Problem to solve -> Give back the lines of the entries below exactly as written, from the first line to the line holding "darbietende Ausbildungsmethoden", both included, with the pictures omitted.
Segment Start: Provided records
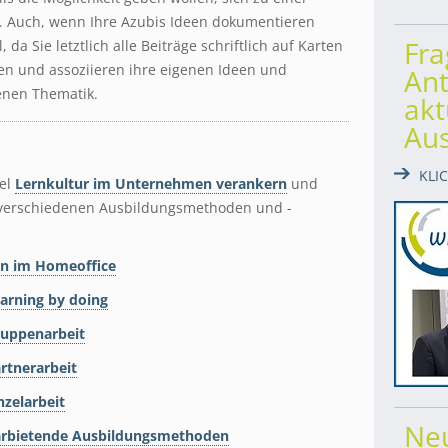
 Auch, wenn Ihre Azubis Ideen dokumentieren
Fr
, da Sie letztlich alle Beiträge schriftlich auf Karten
gen und assoziieren ihre eigenen Ideen und
Ant
enen Thematik.
akt
Au
KLI
kel
Lernkultur im Unternehmen verankern
und
e verschiedenen Ausbildungsmethoden und -
n im Homeoffice
arning by doing
ruppenarbeit
rtnerarbeit
nzelarbeit
Ne
darbietende Ausbildungsmethoden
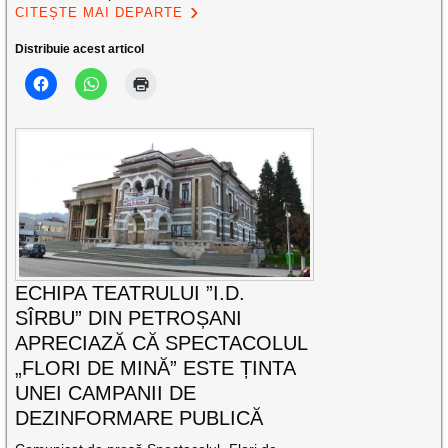
CITEȘTE MAI DEPARTE
Distribuie acest articol
ECHIPA TEATRULUI ”I.D.
SÎRBU” DIN PETROȘANI
APRECIAZĂ CĂ SPECTACOLUL
„FLORI DE MINĂ” ESTE ȚINTA
UNEI CAMPANII DE
DEZINFORMARE PUBLICĂ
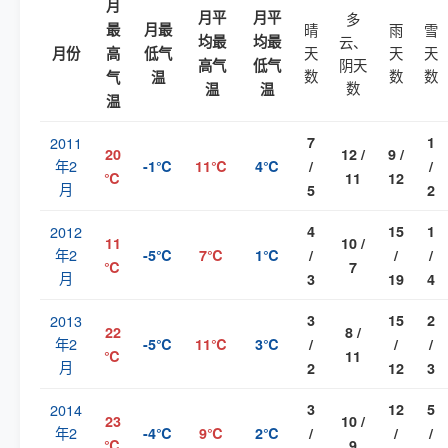
月
月平
月平
多
最
月最
晴
雨
雪
均最
均最
云、
天
天
天
月份
高
低气
阴天
高气
低气
数
数
数
气
温
数
温
温
温
2011
7
1
20
12 /
9 /
年2
-1℃
11℃
4℃
/
/
℃
11
12
月
5
2
2012
4
15
1
11
10 /
年2
-5℃
7℃
1℃
/
/
/
℃
7
月
3
19
4
2013
3
15
2
22
8 /
年2
-5℃
11℃
3℃
/
/
/
℃
11
月
2
12
3
2014
3
12
5
23
10 /
年2
-4℃
9℃
2℃
/
/
/
℃
9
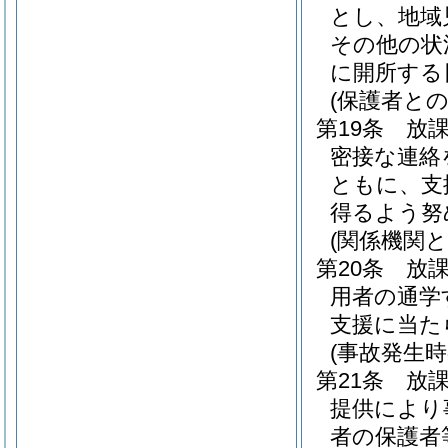
とし、地域
その他の状
に開所する
(保護者との
第19条
放
密接な連絡
ともに、支
得るよう努
(関係機関と
第20条
放
用者の通学
支援に当た
(事故発生時
第21条
放
提供により
者の保護者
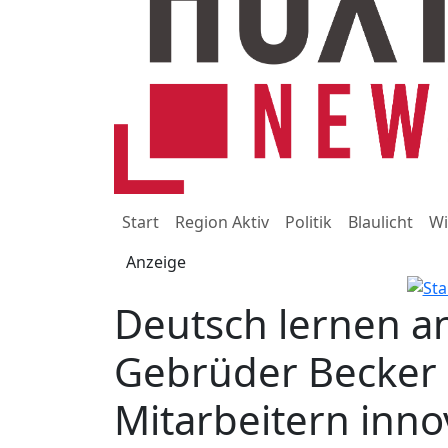
Start
Region Aktiv
Politik
Blaulicht
Wi
Anzeige
Deutsch lernen a
Gebrüder Becker 
Mitarbeitern innov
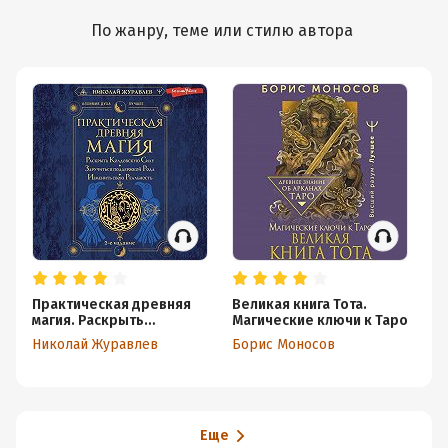
По жанру, теме или стилю автора
Практическая древняя
Великая книга Тота.
Ра
магия. Раскрыть
Магические ключи к Таро
до
колдовскую Силу,
ук
Николай Журавлев
Борис Моносов
Ол
заручиться поддержкой
п
Рода, изменить свою
реальность
Еще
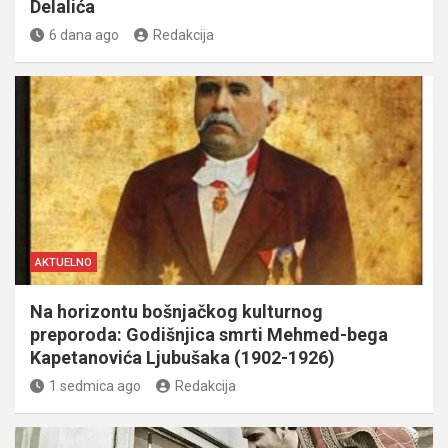
Delalića
6 dana ago
Redakcija
AKTUELNO
Na horizontu bošnjačkog kulturnog
preporoda: Godišnjica smrti Mehmed-bega
Kapetanovića Ljubušaka (1902-1926)
1 sedmica ago
Redakcija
Segment End: Provided records
Reply ->
 Auch, wenn Ihre Azubis Ideen dokumentieren
Fr
, da Sie letztlich alle Beiträge schriftlich auf Karten
gen und assoziieren ihre eigenen Ideen und
Ant
enen Thematik.
akt
Au
KLI
kel
Lernkultur im Unternehmen verankern
und
e verschiedenen Ausbildungsmethoden und -
n im Homeoffice
arning by doing
ruppenarbeit
rtnerarbeit
nzelarbeit
Ne
darbietende Ausbildungsmethoden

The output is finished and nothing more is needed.